El hombre, al que ahora distingo un poco mejor, sonríe. Va vestido con ropa formal y lleva una bata blanca, mientras que Víctor, en silencio a nuestro lado, lleva el pijama de un enfermero de hospital.
–Víctor, haz los preparativos –le dice antes de acercarse a mí–. En tu situación es normal la confusión, pero nosotros vamos a ayudarte a recordar.
–¿Recordar? ¿Recordar el qué?
Víctor sale de la habitación sin dejar de observarme como un perro mira el filete que hay sobre la mesa en presencia de su amo. Me alegro de que se vaya. Desearía que no volviera. El hombre no responde a mi pregunta. Aún no sé quién es. No se ha presentado.
–¿Qué hospital es este? ¿Sabe mi familia que estoy aquí? –insisto, comenzando a estar impaciente por marcharme.
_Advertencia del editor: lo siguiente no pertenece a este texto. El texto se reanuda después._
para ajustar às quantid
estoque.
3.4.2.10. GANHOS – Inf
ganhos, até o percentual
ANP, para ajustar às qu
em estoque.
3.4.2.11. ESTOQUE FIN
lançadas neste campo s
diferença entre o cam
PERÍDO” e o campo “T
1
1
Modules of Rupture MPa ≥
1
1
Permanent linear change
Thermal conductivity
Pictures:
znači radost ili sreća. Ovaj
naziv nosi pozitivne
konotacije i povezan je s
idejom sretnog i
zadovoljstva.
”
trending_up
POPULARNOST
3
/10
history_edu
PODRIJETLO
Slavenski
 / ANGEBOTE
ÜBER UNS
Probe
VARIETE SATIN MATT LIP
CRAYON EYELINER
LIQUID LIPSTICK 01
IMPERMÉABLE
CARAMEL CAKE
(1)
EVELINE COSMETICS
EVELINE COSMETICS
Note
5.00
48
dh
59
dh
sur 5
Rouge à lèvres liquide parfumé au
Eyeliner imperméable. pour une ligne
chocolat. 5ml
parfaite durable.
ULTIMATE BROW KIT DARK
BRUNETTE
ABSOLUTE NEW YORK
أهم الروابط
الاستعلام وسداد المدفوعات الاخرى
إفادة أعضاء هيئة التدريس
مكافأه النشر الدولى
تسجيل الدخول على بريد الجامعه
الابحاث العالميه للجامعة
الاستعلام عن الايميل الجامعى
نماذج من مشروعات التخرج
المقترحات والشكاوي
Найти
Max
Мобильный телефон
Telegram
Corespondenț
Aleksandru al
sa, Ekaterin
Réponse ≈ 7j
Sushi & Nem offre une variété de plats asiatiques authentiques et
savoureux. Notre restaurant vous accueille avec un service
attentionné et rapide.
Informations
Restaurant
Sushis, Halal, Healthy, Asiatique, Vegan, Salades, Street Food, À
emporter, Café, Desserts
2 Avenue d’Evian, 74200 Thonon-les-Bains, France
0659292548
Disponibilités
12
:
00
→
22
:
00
–¿Familia? –pregunta con curiosidad–. ¡Qué divertida es la mente! Se adapta para protegernos. Rellena los huecos que nos faltan en la memoria para no dejarse llevar por la locura.
–Solo me he desmayado. Mi mente está bien. En cuanto sepa dónde estoy y recupere mi ropa volveré a casa.
–Pero sí sabes dónde estás. Ya has estado aquí antes ¿recuerdas? –Niego, incapaz de creerle.
Regresa Víctor acercando hasta mí una silla de ruedas anticuada.
–Ven –insiste el doctor–. Te haremos recordar.
Me invita con un gesto a sentarme en la silla. Dudo y Víctor se pone a mi lado, amenazante, cortándome la salida. Obedezco con inseguridad y me siento. El doctor comienza a caminar hacia la salida abrochándose los botones de la bata. Víctor coge mi brazo y lo ata a la altura de la muñeca a la silla con un cinturón. Intento impedírselo, pero agarra mi otro brazo con una fuerza a la que no puedo enfrentarme. Me hace daño. Siento que podría romperme los huesos sin esfuerzo. Sonríe enseñando dos filas de blancos dientes y ata mi otro brazo a la silla, apretando tanto el cinturón que siento que la circulación no termina de llegar a mis dedos.
–Vamos, Víctor –lo llama el doctor desde la puerta.
–¡No! ¡Soltadme!
Me revuelvo en la silla de ruedas que cruje con mis sacudidas. Intento levantarme, pese a tener las manos atadas, pero Víctor me obliga a sentar de nuevo, poniendo una sola mano en mi hombro. Tan fuerte que alguno de mis huesos llega a crujir. Suelto una patada sabiendo de antemano que no servirá, que no voy a lograr escapar. Él se pone a mi espalda y gira la silla hacia el pasillo, donde nos espera el doctor mirándome como se mira a un niño durante una pataleta. Víctor empuja la silla y empieza a llevarme hacia la luz.